Thanks for the help.

J

NetworkGroover

Quote from: LynK on July 09, 2015, 08:21:07 AM
But I wanna feel important too. :rock:

Hahaha.... that's awesome. I'm sure that statement could be applied in many of our conversations - myself included...
Engineer by day, DJ by night, family first always

wintermute000

Don't forget return traffic, you might be forced to use pbr.

Sent from my SM-G920I using Tapatalk


FilipiNomad

Are you actually peered on both links?  Do you have two neighbor statements on each router?  One for each link.

jericho

Quote from: FilipiNomad on July 09, 2015, 07:12:12 PM
Are you actually peered on both links?  Do you have two neighbor statements on each router?  One for each link.
Yep, at least at my end. As I have two peering up I'm presuming its right at the other end as well.
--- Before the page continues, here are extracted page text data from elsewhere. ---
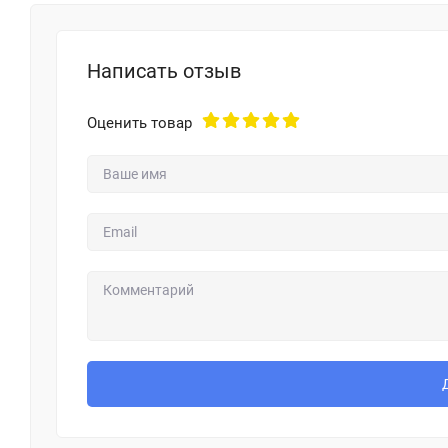
Написать отзыв
Оценить товар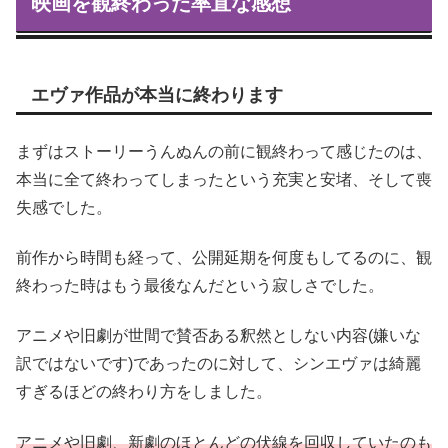
映画を観終わった率直な感想
エヴァ作品が本当に終わります
まずはストーリーうんぬんの前に観終わって感じたのは、
本当に全て終わってしまったという充実と安堵、そして喪
失感でした。
前作から時間も経って、公開延期を何度もしてるのに、観
終わった時はもう最後なんだという寂しさでした。
アニメや旧劇が世間で賛否ある釈然としない内容(嫌いな
訳ではないです)であったのに対して、シンエヴァは綺麗
すぎるほどの終わり方をしました。
アニメや旧劇、新劇のほとんどの伏線を回収していたのも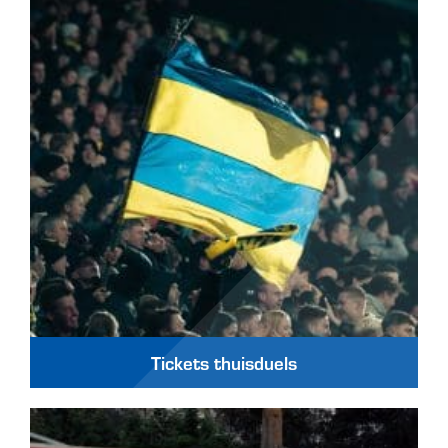
Tickets thuisduels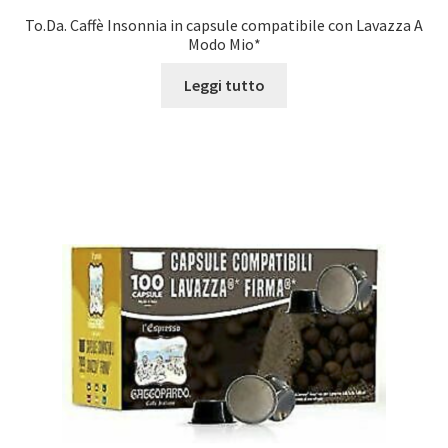
To.Da. Caffè Insonnia in capsule compatibile con Lavazza A
Modo Mio*
Leggi tutto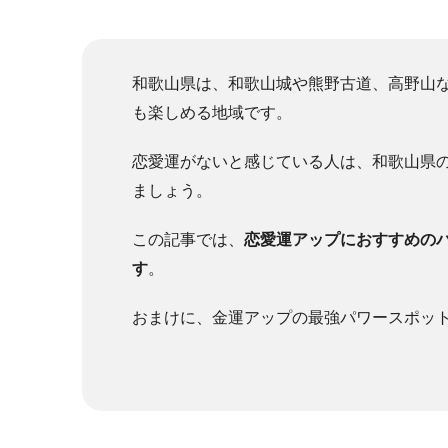
和歌山県は、和歌山城や熊野古道、高野山
も楽しめる地域です。
恋愛運がないと感じている人は、和歌山県
ましょう。
この記事では、
恋愛運アップにおすすめの
す
。
おまけに、金運アップの最強パワースポッ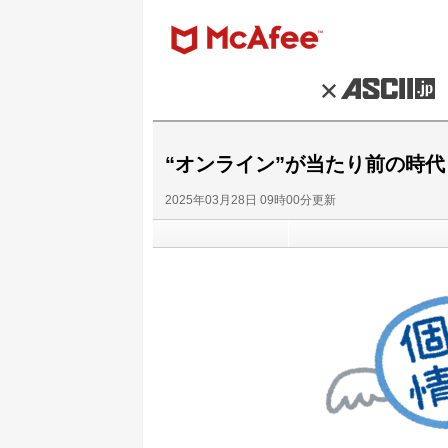
“オンライン”が当たり前の時代
2025年03月28日 09時00分更新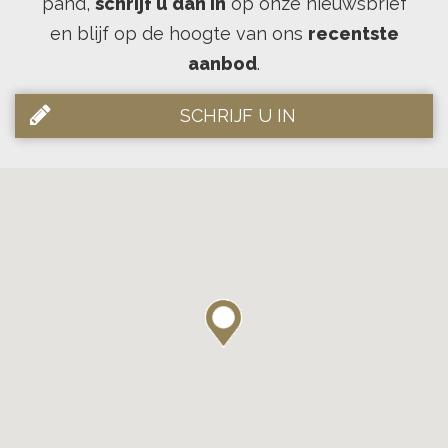
pand,
schrijf u dan in
op onze nieuwsbrief
en blijf op de hoogte van ons
recentste
aanbod
.
SCHRIJF U IN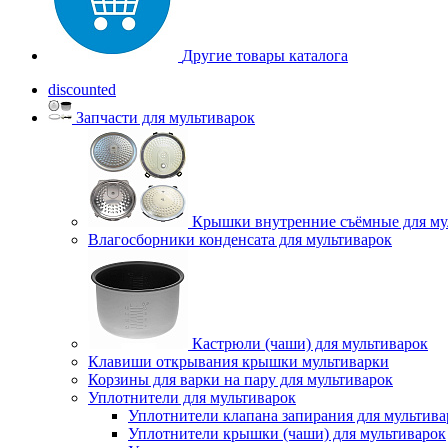
Другие товары каталога
discounted
Запчасти для мультиварок
Крышки внутренние съёмные для му
Влагосборники конденсата для мультиварок
Кастрюли (чаши) для мультиварок
Клавиши открывания крышки мультиварки
Корзины для варки на пару для мультиварок
Уплотнители для мультиварок
Уплотнители клапана запирания для мультива
Уплотнители крышки (чаши) для мультиварок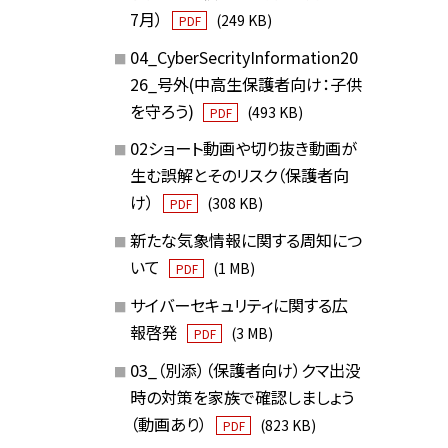
7月）
(249 KB)
PDF
04_CyberSecrityInformation20
26_号外(中高生保護者向け：子供
を守ろう)
(493 KB)
PDF
02ショート動画や切り抜き動画が
生む誤解とそのリスク（保護者向
け）
(308 KB)
PDF
新たな気象情報に関する周知につ
いて
(1 MB)
PDF
サイバーセキュリティに関する広
報啓発
(3 MB)
PDF
03_（別添）（保護者向け）クマ出没
時の対策を家族で確認しましょう
（動画あり）
(823 KB)
PDF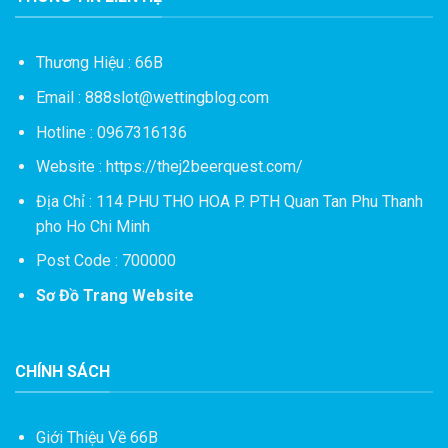
Thương Hiệu : 66B
Email :
888slot@wettingblog.com
Hotline : 0967316136
Website :
https://thej2beerquest.com/
Địa Chỉ : 114 PHU THO HOA P. PTH Quan Tan Phu Thanh
pho Ho Chi Minh
Post Code : 700000
Sơ Đồ Trang Website
CHÍNH SÁCH
Giới Thiệu Về 66B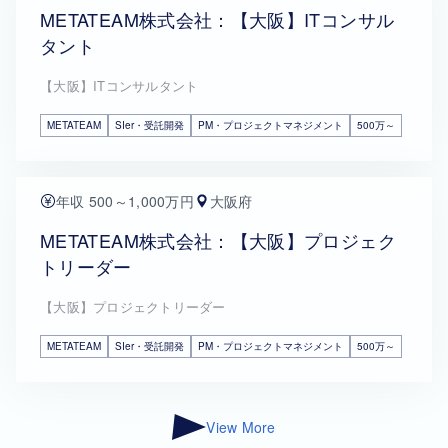
METATEAM株式会社：【大阪】ITコンサル
タント
【大阪】ITコンサルタント
METATEAM
SIer・受託開発
PM・プロジェクトマネジメント
500万～
年収 500～1,000万円
大阪府
METATEAM株式会社：【大阪】プロジェク
トリーダー
【大阪】プロジェクトリーダー
METATEAM
SIer・受託開発
PM・プロジェクトマネジメント
500万～
View More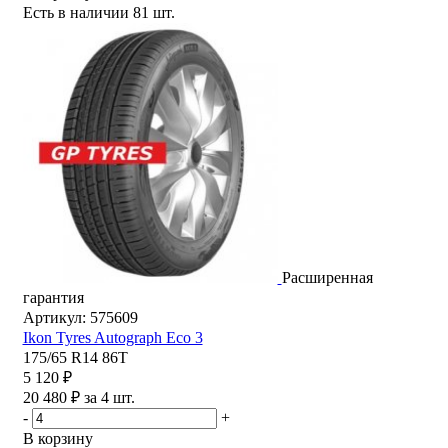
Есть в наличии
81 шт.
Расширенная
гарантия
Артикул: 575609
Ikon Tyres Autograph Eco 3
175/65 R14 86T
5 120 ₽
20 480 ₽ за 4 шт.
-
+
В корзину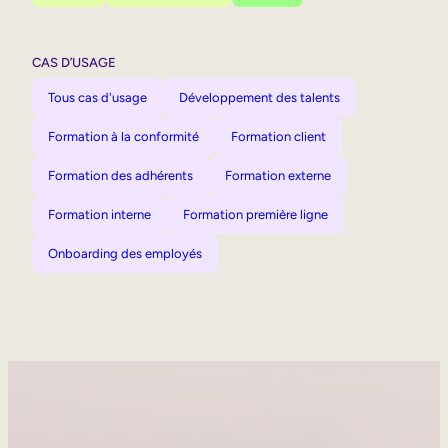
CAS D’USAGE
Tous cas d'usage
Développement des talents
Formation à la conformité
Formation client
Formation des adhérents
Formation externe
Formation interne
Formation première ligne
Onboarding des employés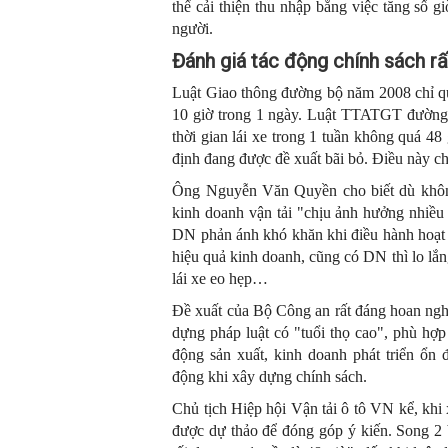
thể cải thiện thu nhập bằng việc tăng số g
người.
Đánh giá tác động chính sách rấ
Luật Giao thông đường bộ năm 2008 chỉ quy
10 giờ trong 1 ngày. Luật TTATGT đường 
thời gian lái xe trong 1 tuần không quá 48
định đang được đề xuất bãi bỏ. Điều này ch
Ông Nguyễn Văn Quyền cho biết dù không
kinh doanh vận tải "chịu ảnh hưởng nhiều 
DN phản ánh khó khăn khi điều hành hoạt 
hiệu quả kinh doanh, cũng có DN thì lo lắn
lái xe eo hẹp…
Đề xuất của Bộ Công an rất đáng hoan nghê
dựng pháp luật có "tuổi thọ cao", phù hợp
động sản xuất, kinh doanh phát triển ổn 
động khi xây dựng chính sách.
Chủ tịch Hiệp hội Vận tải ô tô VN kể, kh
được dự thảo để đóng góp ý kiến. Song 2 b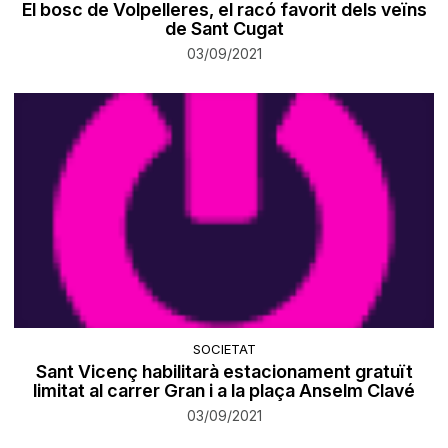
El bosc de Volpelleres, el racó favorit dels veïns
de Sant Cugat
03/09/2021
SOCIETAT
Sant Vicenç habilitarà estacionament gratuït
limitat al carrer Gran i a la plaça Anselm Clavé
03/09/2021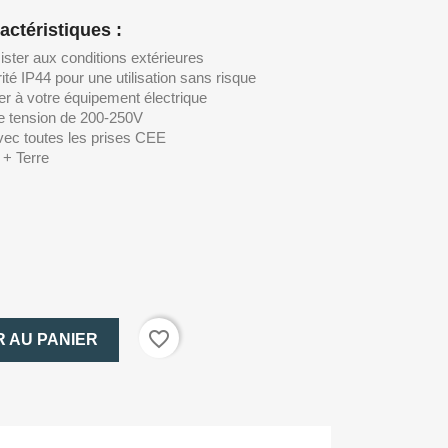
actéristiques :
ster aux conditions extérieures
té IP44 pour une utilisation sans risque
er à votre équipement électrique
e tension de 200-250V
vec toutes les prises CEE
 + Terre
favorite_border
 AU PANIER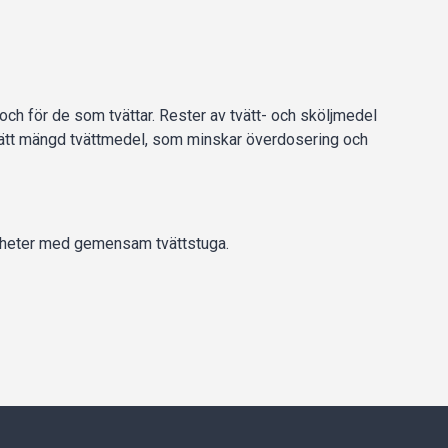
och för de som tvättar. Rester av tvätt- och sköljmedel
d rätt mängd tvättmedel, som minskar överdosering och
amheter med gemensam tvättstuga.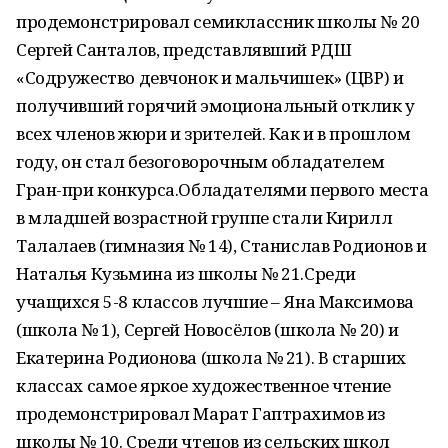
продемонстрировал семиклассник школы № 20
Сергей Санталов, представлявший РДШ
«Содружество девчонок и мальчишек» (ЦВР) и
получивший горячий эмоциональный отклик у
всех членов жюри и зрителей. Как и в прошлом
году, он стал безоговорочным обладателем
Гран-при конкурса.Обладателями первого места
в младшей возрастной группе стали Кирилл
Талалаев (гимназия № 14), Станислав Родионов и
Наталья Кузьмина из школы № 21.Среди
учащихся 5-8 классов лучшие – Яна Максимова
(школа № 1), Сергей Новосёлов (школа № 20) и
Екатерина Родионова (школа № 21). В старших
классах самое яркое художественное чтение
продемонстрировал Марат Гаптрахимов из
школы № 10. Среди чтецов из сельских школ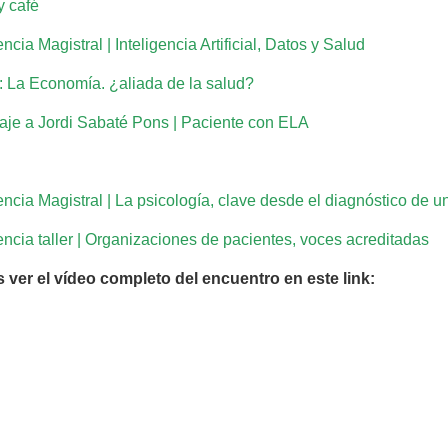
y café
ncia Magistral | Inteligencia Artificial, Datos y Salud
 La Economía. ¿aliada de la salud?
je a Jordi Sabaté Pons | Paciente con ELA
ncia Magistral | La psicología, clave desde el diagnóstico de 
ncia taller | Organizaciones de pacientes, voces acreditadas
 ver el vídeo completo del encuentro en este link: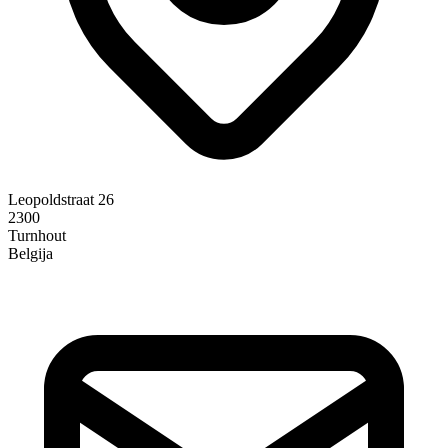
Leopoldstraat 26
2300
Turnhout
Belgija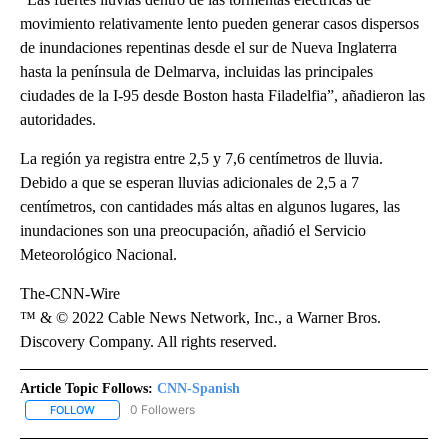
movimiento relativamente lento pueden generar casos dispersos
de inundaciones repentinas desde el sur de Nueva Inglaterra
hasta la península de Delmarva, incluidas las principales
ciudades de la I-95 desde Boston hasta Filadelfia”, añadieron las
autoridades.
La región ya registra entre 2,5 y 7,6 centímetros de lluvia.
Debido a que se esperan lluvias adicionales de 2,5 a 7
centímetros, con cantidades más altas en algunos lugares, las
inundaciones son una preocupación, añadió el Servicio
Meteorológico Nacional.
The-CNN-Wire
™ & © 2022 Cable News Network, Inc., a Warner Bros.
Discovery Company. All rights reserved.
Article Topic Follows:
CNN-Spanish
0 Followers
FOLLOW
FOLLOW "CNN-SPANISH" TO RECEIVE NOTIFICATIONS ABOUT NEW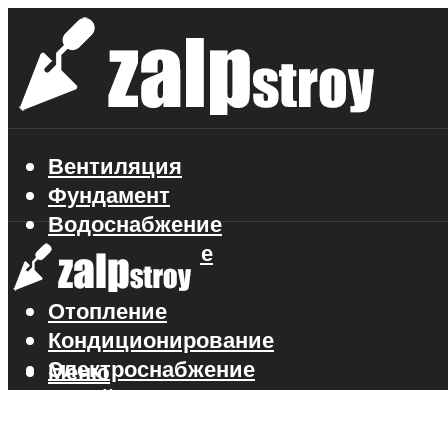
Вентиляция
Фундамент
Водоснабжение
Газоснабжение
Канализация
Отопление
Кондиционирование
Электроснабжение
Меню
Стройматериалы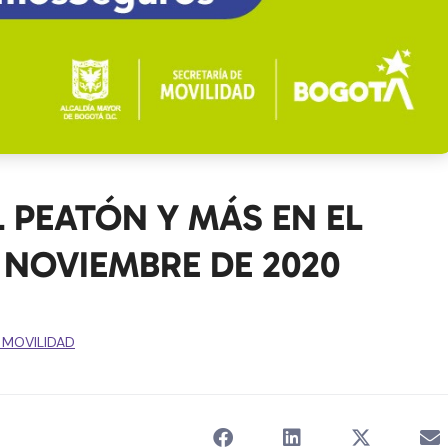
 PEATÓN Y MÁS EN EL
 NOVIEMBRE DE 2020
 MOVILIDAD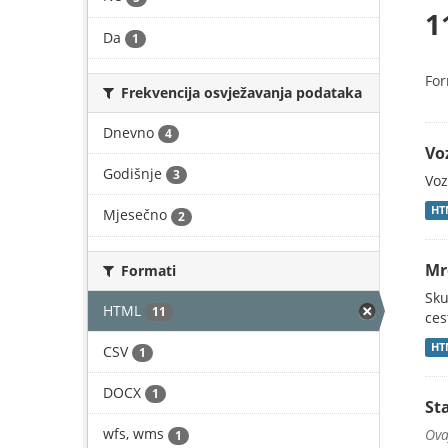
1
Da
1
For
Frekvencija osvježavanja podataka
Dnevno
4
Vo
Godišnje
3
Voz
HT
Mjesečno
2
Mr
Formati
Sku
HTML
11
ces
HT
CSV
1
DOCX
1
St
wfs, wms
Ova
1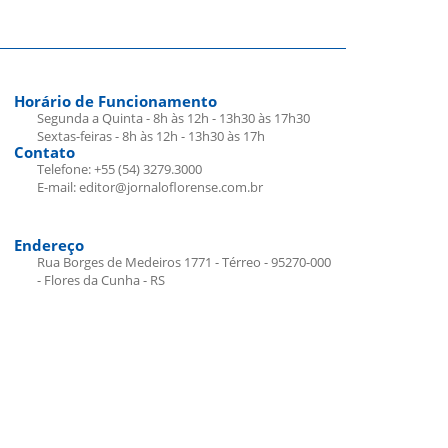
Horário de Funcionamento
Segunda a Quinta - 8h às 12h - 13h30 às 17h30
Sextas-feiras - 8h às 12h - 13h30 às 17h
Contato
Telefone: +55 (54) 3279.3000
E-mail: editor@jornaloflorense.com.br
Endereço
Rua Borges de Medeiros 1771 - Térreo - 95270-000
- Flores da Cunha - RS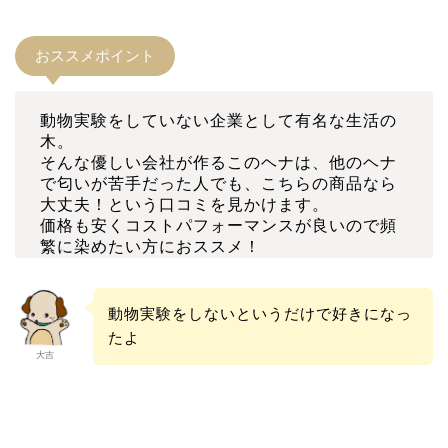
おススメポイント
動物実験をしていない企業として有名な生活の
木。
そんな優しい会社が作るこのヘナは、他のヘナ
で匂いが苦手だった人でも、こちらの商品なら
大丈夫！という口コミを見かけます。
価格も安くコストパフォーマンスが良いので頻
繁に染めたい方におススメ！
動物実験をしないというだけで好きになっ
たよ
大吉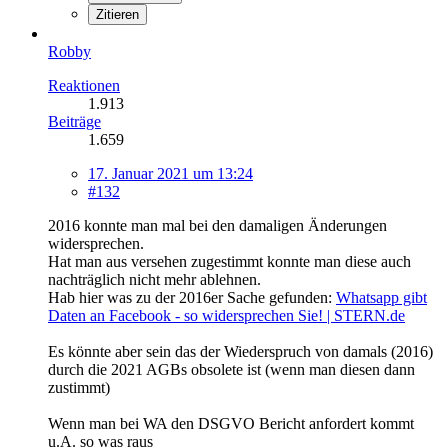
Zitieren
Robby
Reaktionen
1.913
Beiträge
1.659
17. Januar 2021 um 13:24
#132
2016 konnte man mal bei den damaligen Änderungen
widersprechen.
Hat man aus versehen zugestimmt konnte man diese auch
nachträglich nicht mehr ablehnen.
Hab hier was zu der 2016er Sache gefunden:
Whatsapp gibt
Daten an Facebook - so widersprechen Sie! | STERN.de
Es könnte aber sein das der Wiederspruch von damals (2016)
durch die 2021 AGBs obsolete ist (wenn man diesen dann
zustimmt)
Wenn man bei WA den DSGVO Bericht anfordert kommt
u.A. so was raus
Quote from: wintermute000 on July 09, 2015, 06:51:59 AM
You can get really fancy with inject maps, advertise maps and all the rest of that jazz.
I missed that line at first reading, but having just read up on inject maps and had a play, it now seems to be doing exactly what I want. Thankyou.

Quote from: wintermute000 on July 09, 2015, 06:11:30 PM
Don't forget return traffic, you might be forced to use pbr.
Fun, more research. Having said that, they were handed the same design docs by the architect, so hopefully they have got it sorted at their end. I've pinged them an email to check but as they have ignored every other attempt at communication over the last 2 months I'm not holding my breath.

Thanks again for the help.

Cheers

J

FilipiNomad

#11
You can advertise more specific routes for the small set of servers through Link A.  Then, you can advertise the /26 through both links but set a lower MED for the advertisements through Link B so that everything else goes through Link B.  All of these affect incoming traffic only.

Manipulating outgoing traffic based on source can be done with PBR, but I don't recommend it.  I try to avoid PBR at all cost except as a temporary solution.  If there's no need to manipulate outgoing traffic based on source, then I would stay away from it.  Use local pref instead to manipulate outgoing traffic based on destination.